Monsieur le président, madame la secrétaire d'État, monsieur le rapporteur, mes chers collègues, l'objet du projet de loi qui nous est soumis est majeur en démocratie, mais le domaine dont il traite est particulièrement complexe et difficile. Nous devons en effet tenter de trouver un juste équilibre entre la liberté de la personne et la nécessaire protection d'elle-même, de ses proches, des soignants et de la société, tout en sachant que le risque zéro n'existe pas. Peut-on la laisser sortir avec un risque calculé dans le cadre d'un projet de soins ?
De plus, tout en en ayant conscience, il convient de s'abstraire des faits divers et d'éviter de légiférer sous le coup de l'émotion.

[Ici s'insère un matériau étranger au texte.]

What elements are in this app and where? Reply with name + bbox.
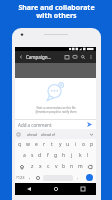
staticText: ?123 (16, 175, 25, 180)
staticText: Campaign... (26, 54, 52, 60)
staticText: c (47, 163, 50, 170)
button[interactable]: More suggestions (87, 130, 96, 139)
staticText: ahead (27, 132, 37, 137)
staticText: u (66, 141, 70, 148)
button[interactable]: k (76, 150, 84, 161)
staticText: e (35, 141, 38, 148)
button[interactable]: g (52, 150, 60, 161)
button[interactable]: u (64, 139, 72, 150)
staticText: h (62, 152, 66, 159)
staticText: b (62, 163, 66, 170)
button[interactable]: Emoji (34, 172, 42, 183)
button[interactable]: d (36, 150, 44, 161)
staticText: s (31, 152, 34, 159)
button[interactable]: Share (63, 51, 71, 63)
button[interactable]: b (60, 161, 68, 172)
button[interactable]: c (44, 161, 52, 172)
button[interactable]: a (20, 150, 28, 161)
button[interactable]: Recents (69, 183, 96, 195)
staticText: g (54, 152, 58, 159)
button[interactable]: Home (42, 183, 69, 195)
button[interactable]: s (28, 150, 36, 161)
staticText: y (59, 141, 62, 148)
staticText: w (26, 141, 30, 148)
button[interactable]: Enter (82, 172, 96, 183)
button[interactable]: i (72, 139, 80, 150)
button[interactable]: y (56, 139, 64, 150)
button[interactable]: Back (15, 183, 42, 195)
staticText: Share and collaborate with others (18, 3, 95, 20)
button[interactable]: m (76, 161, 84, 172)
staticText: Add a comment (18, 122, 52, 128)
button[interactable]: Backspace (84, 161, 96, 172)
button[interactable]: Back (15, 51, 26, 63)
button[interactable]: l (84, 150, 92, 161)
button[interactable]: t (48, 139, 56, 150)
button[interactable]: h (60, 150, 68, 161)
staticText: k (79, 152, 82, 159)
staticText: n (70, 163, 74, 170)
button[interactable]: More (87, 51, 95, 63)
button[interactable]: w (24, 139, 32, 150)
staticText: r (43, 141, 46, 148)
staticText: i (75, 141, 77, 148)
staticText: ahead of news (41, 132, 63, 137)
button[interactable]: . (74, 172, 82, 183)
staticText: Start a conversation on this file @menti… (35, 106, 77, 114)
staticText: q (18, 141, 22, 148)
button[interactable]: z (28, 161, 36, 172)
button[interactable]: ?123 (15, 172, 26, 183)
button[interactable]: n (68, 161, 76, 172)
staticText: t (51, 141, 53, 148)
button[interactable]: v (52, 161, 60, 172)
button[interactable]: e (32, 139, 40, 150)
button[interactable]: x (36, 161, 44, 172)
staticText: , (29, 174, 31, 181)
button[interactable]: Search (79, 51, 87, 63)
button[interactable]: Send (85, 120, 94, 129)
button[interactable]: o (80, 139, 88, 150)
staticText: f (47, 152, 49, 159)
button[interactable]: q (15, 139, 24, 150)
staticText: a (23, 152, 26, 159)
button[interactable]: , (26, 172, 34, 183)
button[interactable]: Comment (71, 51, 79, 63)
staticText: v (55, 163, 58, 170)
staticText: p (90, 141, 94, 148)
button[interactable]: j (68, 150, 76, 161)
staticText: z (31, 163, 34, 170)
staticText: l (87, 152, 89, 159)
staticText: m (78, 163, 83, 170)
staticText: d (38, 152, 42, 159)
button[interactable]: f (44, 150, 52, 161)
staticText: x (39, 163, 42, 170)
staticText: . (77, 174, 79, 181)
button[interactable]: p (88, 139, 96, 150)
button[interactable]: Add a comment (15, 120, 96, 129)
button[interactable]: ahead (22, 129, 41, 139)
button[interactable]: Clipboard (15, 131, 22, 138)
staticText: j (71, 152, 73, 159)
button[interactable]: Shift (15, 161, 28, 172)
button[interactable]: r (40, 139, 48, 150)
button[interactable]: ahead of news (41, 129, 63, 139)
staticText: o (82, 141, 86, 148)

La loi du 27 juin 1990 aurait dû être réformée depuis longtemps. Il était d'ailleurs prévu qu'elle le soit dans les cinq ans, c'est-à-dire en 1995. Nous en sommes bien loin.
Le présent projet de loi prend en compte la décision du Conseil Constitutionnel du 26 novembre 2010 et la jurisprudence de la Cour européenne des droits de l'homme.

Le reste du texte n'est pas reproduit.